SERANG, (KB).- Kasus
dugaan korupsi proyek rehabilitasi saluran sekunder Begog Daerah
Irigasi (DI) Ciujung, Kecamatan Pontang, Kabupaten Serang tahun 2014
senilai Rp 1,9 miliar menyeret nama lain. Selain terdakwa Direktris CV
Selamat Putra Bersaudara (SPB) Elis Laila Sari, JPU Kejari Serang
menilai peran kuasa pengguna anggaran (KPA) Paino juga patut untuk
dimintai pertanggungjawaban.
Hal
tersebut terungkap dalam sidang yang mengadili terdakwa Elis di
Pengadilan Tipikor Serang, Rabu (11/10/2017). Sidang beragendakan
pembacaan tuntutan JPU Kejari Serang Subardi dihadapan Ketua Majelis
Hakim Ketua Majelis Hakim Mien Trisnawati dan terdakwa Elis.
Paino
sendiri merupakan Kepala Satuan Kerja (Kasatker) Pelaksana Jaringan
Pemanfaatan Air (PJPA) Balai Besar Wilayah Sungai (BBWS) Ciliwung-
Cisadane pada Direktorat Jenderal Sumber Daya Air (SDA) Kementrian
Pekerjaan Umum (Kemen PU) dan Perumahan Rakyat RI. Dia Merupakan
pimpinan dari pejabat pembuat komitmen (PPK) yang mengundurkan diri
Kushendar Prawijaya yang juga tersangka dalam perkara ini.
“Bahwa
benar terhadap kekurangan volume pekerjaan rehabilitasi irigasi
sekunder Begog bukan hanya lemahnya mekanisme pengendalian pekerjaan
oleh pejabat pembuat komitmen tetapi juga lemahnya pengendalian oleh Plh
pejabat pembuat komitmen Muhammad Irhan karena tanggal 17 September
2014 Kushendar Prawijaya mengajukan pensiun dini,” ujar Subardi.
Muhammad
Irhan sendiri pada November 2014 tidak ikut kunjungan ke lapangan saat
akan pemeriksaan PHO (serah terima pekerjaan). Pada saat tandatangan PHO
hanya dimintakan tandatangan terhadap Kushendar di rumahnya. Sementara
Paino selaku kasatker memintakan kepada Muhammad untuk tandatangan
berita acara hasil pemeriksaan pekerjaan tanggal 11 November 2014.
“Padahal
seharusnya saudara Paino melakukan verifikasi terhadap pekerjaan yang
dimaksud karena pada pencairan 95 persen dan pencarain uang retensi 5
persen yang mencairkan saudara Paino bukan saudara Kushendar Prawijaya
sehingga saudara Paino patut dimintai pertanggungjawaban,” kata Subardi.
Penandatangan
PHO sendiri seharusnya tidak dilakukan karena ditemukan ketidaksesuaian
spesifikasi bangunan. Di antaranya, tinggi atau lebar lining, plesteran
bangunan penutup atas saluran lining, dan fondasi bangunan lining. Tim
teknik Untirta juga menemukan kekurangan plesteran, siar, dan pasangan
batu kali.
Hasil
audit fisik itu menjadi dasar audit penghitungan kerugian keuangan
negara oleh BPKP. Keuangan negara dirugikan sebesar Rp 400 juta lebih.

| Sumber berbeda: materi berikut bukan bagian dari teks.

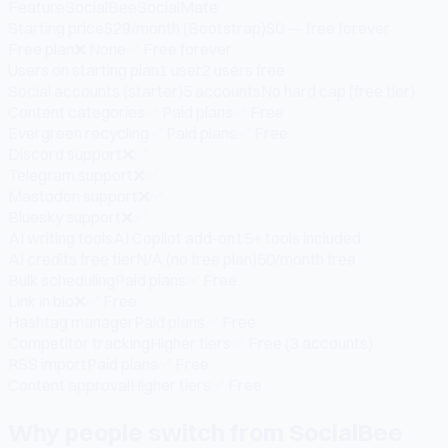
Feature
SocialBee
SocialMate
Starting price
$29/month (Bootstrap)
$0 — free forever
Free plan
❌ None
✅ Free forever
Users on starting plan
1 user
2 users free
Social accounts (starter)
5 accounts
No hard cap (free tier)
Content categories
✅ Paid plans
✅ Free
Evergreen recycling
✅ Paid plans
✅ Free
Discord support
❌
✅
Telegram support
❌
✅
Mastodon support
❌
✅
Bluesky support
❌
✅
AI writing tools
AI Copilot add-on
15+ tools included
AI credits free tier
N/A (no free plan)
50/month free
Bulk scheduling
Paid plans
✅ Free
Link in bio
❌
✅ Free
Hashtag manager
Paid plans
✅ Free
Competitor tracking
Higher tiers
✅ Free (3 accounts)
RSS import
Paid plans
✅ Free
Content approval
Higher tiers
✅ Free
Why people switch from SocialBee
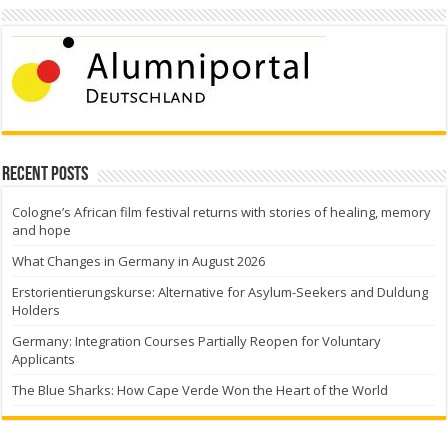
Recent Posts
Cologne’s African film festival returns with stories of healing, memory
and hope
What Changes in Germany in August 2026
Erstorientierungskurse: Alternative for Asylum-Seekers and Duldung
Holders
Germany: Integration Courses Partially Reopen for Voluntary
Applicants
The Blue Sharks: How Cape Verde Won the Heart of the World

Karena pekerjaan yang tidak sesuai spesifikasi tersebut terdakwa Elis
dituntut JPU dengan pidana penjara selama 1 tahun dan 4 bulan, uang
pengganti Rp 400.005.000 subsider 1 bulan. “Serta membayar denda Rp 50
juta subsider tiga bulan kurungan,” ucap Subardi.
Dalam
pertimbangan tuntutannya, perbuatan terdakwa tidak mendukung program
pemerintah dalam hal pemberantasan kasus korupsi. “Hal-hal yang
meringankan terdakwa mengakui perbuatan yang didakwakan kepadanya,
kerugian negara telah dikembalikan, terdakwa menyesal,” tutur Subadri.
Atas
perbuatannya tersebut, terdakwa dinilai JPU telah terbukti secara sah
dan meyakinkan melanggar Pasal 3 jo Pasal 18 UU Nomor 31/1999 tentang
Pemberantasan Tindak Pidana Korupsi jo UU Nomor 20 tahun 2001 tentang
Perubahan Atas UU Nomor 31/1999 jo Pasal 55 ayat (1) ke-1 KUHP.
Menanggapi
tuntutan JPU tersebut tim kuasa hukum terdakwa menyatakan keberatan.
Rencananya kuasa hukum terdakwa akan mengajukan pembelaan atau pledoi
tertulis pada sidang yang digelar Rabu pekan depan.